Yesterday evening, the dogs romped in our meadow, glowing orange in their hunting-season vests. In the photo below, the dogs ran underneath a tree that has a deer leg decorating it. That leg has hung in the same spot for years, to keep it out of the dogs' reach. If you click on the photo, you can see greater detail.R emerged from the tree's umbrella bearing a small stick. Nobody can accuse the boy of lacking ambition!
Today, just K and I rolled out the door, heading into a damp and misty forest. We pedaled through a pine forest, across soft pine-needled trails with K forging the way. The arrival of a small band of elk, one with a massive rack, amped her energy to new heights.

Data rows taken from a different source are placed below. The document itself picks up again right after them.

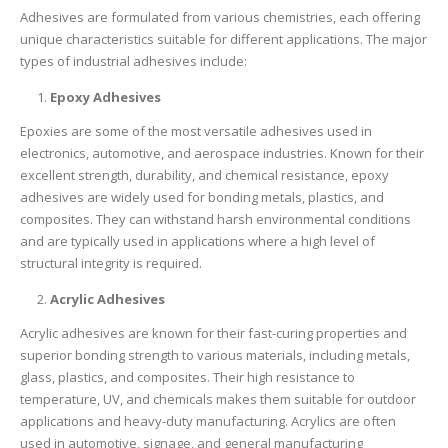
Adhesives are formulated from various chemistries, each offering
unique characteristics suitable for different applications. The major
types of industrial adhesives include:
Epoxy Adhesives
Epoxies are some of the most versatile adhesives used in
electronics, automotive, and aerospace industries. Known for their
excellent strength, durability, and chemical resistance, epoxy
adhesives are widely used for bonding metals, plastics, and
composites. They can withstand harsh environmental conditions
and are typically used in applications where a high level of
structural integrity is required.
Acrylic Adhesives
Acrylic adhesives are known for their fast-curing properties and
superior bonding strength to various materials, including metals,
glass, plastics, and composites. Their high resistance to
temperature, UV, and chemicals makes them suitable for outdoor
applications and heavy-duty manufacturing. Acrylics are often
used in automotive, signage, and general manufacturing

When we arrived at a vista, we found that, yet again, clouds hid the flatlands with their fingers reaching up the valleys and gulches toward our mountains.K seemed profoundly uncomfortable on our favorite hill today with her ears pinned back and eyes darting from one side to another. It might've been the wind or an unseen scary animal. Her unhappy ears broadcast her discomfort in the photo above.
We wound along a ledge trail, dipping into gulches and then pedaling up to view points. The clouds chased us, gradually engulfing more of the surrounding hills. Their summits poked out of the clouds like islands in the ocean.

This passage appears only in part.